Continuous generalization of Clarkson–McCarthy inequalities

Let $G$ be a compact abelian group, let $\mu$ be the corresponding Haar measure, and let $\hat G$ be the Pontryagin dual of $G$. Further, let $C_p$ denote the Schatten class of operators on some separable infinite dimensional Hilbert space, and let $L^p(G;C_p)$ denote the corresponding Bochner space.

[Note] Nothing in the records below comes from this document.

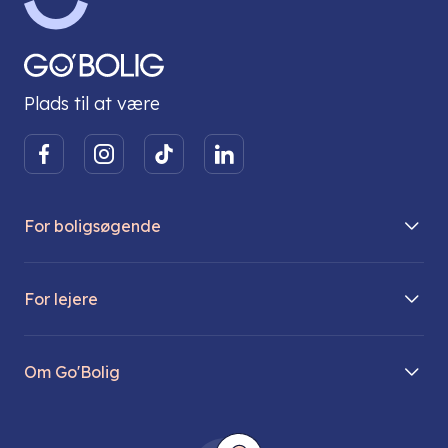
Plads til at være
For boligsøgende
Boliger på vej
For lejere
Søg lejebolig
Mit Go’Bolig
Find parkeringsplads
Om Go'Bolig
Lej en parkeringsplads
Til den modne lejer
Om os
Regler for husdyr
Ungdomsboliger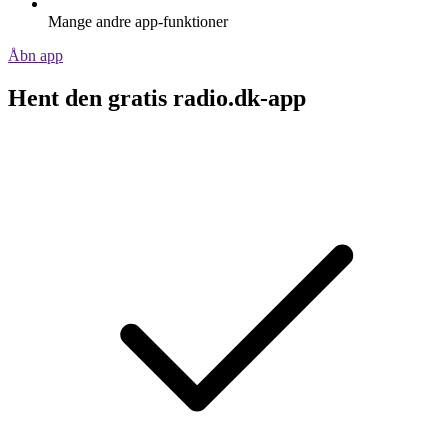
Mange andre app-funktioner
Åbn app
Hent den gratis radio.dk-app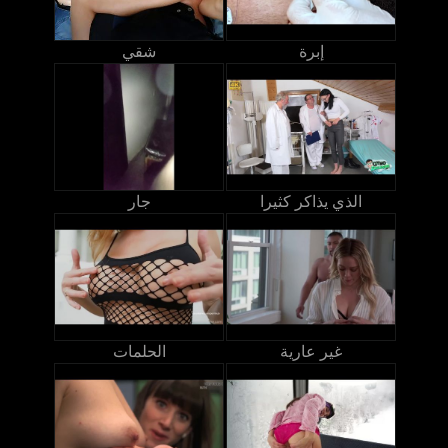
إبرة
شقي
الذي يذاكر كثيرا
جار
غير عارية
الحلمات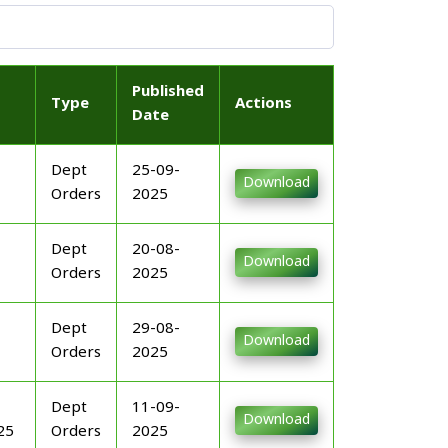
Published
Type
Actions
Date
Dept
25-09-
Download
Orders
2025
Dept
20-08-
Download
Orders
2025
Dept
29-08-
Download
Orders
2025
Dept
11-09-
Download
25
Orders
2025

If $G\ni\theta\mapsto A_\theta$ is the mapping belonging to $L^p(G;C_p)$ then, $$\sum_{k\in\hat G}\left\|\int_G\overline{k(\theta)}A_\theta\,\mathrm{d}\theta\right\|_p^p\le\int_G\|A_\theta\|_p^p\,\mathrm{d}\theta,\qquad p\ge2$$ $$\sum_{k\in\hat G}\left\|\int_G\overline{k(\theta)}A_\theta\,\mathrm{d}\theta\right\|_p^p\le\left(\int_G\|A_\theta\|_p^q\,\mathrm{d}\theta\right)^{p/q},\qquad p\ge2.$$ $$\sum_{k\in\hat G}\left\|\int_G\overline{k(\theta)}A_\theta\,\mathrm{d}\theta\right\|_p^q\le\left(\int_G\|A_\theta\|_p^p\,\mathrm{d}\theta\right)^{q/p},\qquad p\le2.$$ If $G$ is a finite group, the previous comprises several earlier obtained generalizations of Clarkson-McCarthy inequalities (e.g. $G=\mathbf{Z}_n$ or $G=\mathbf{Z}_2^n$), as well as the original inequalities, for $G=\mathbf{Z}_2$. Other related inequalities are also obtained.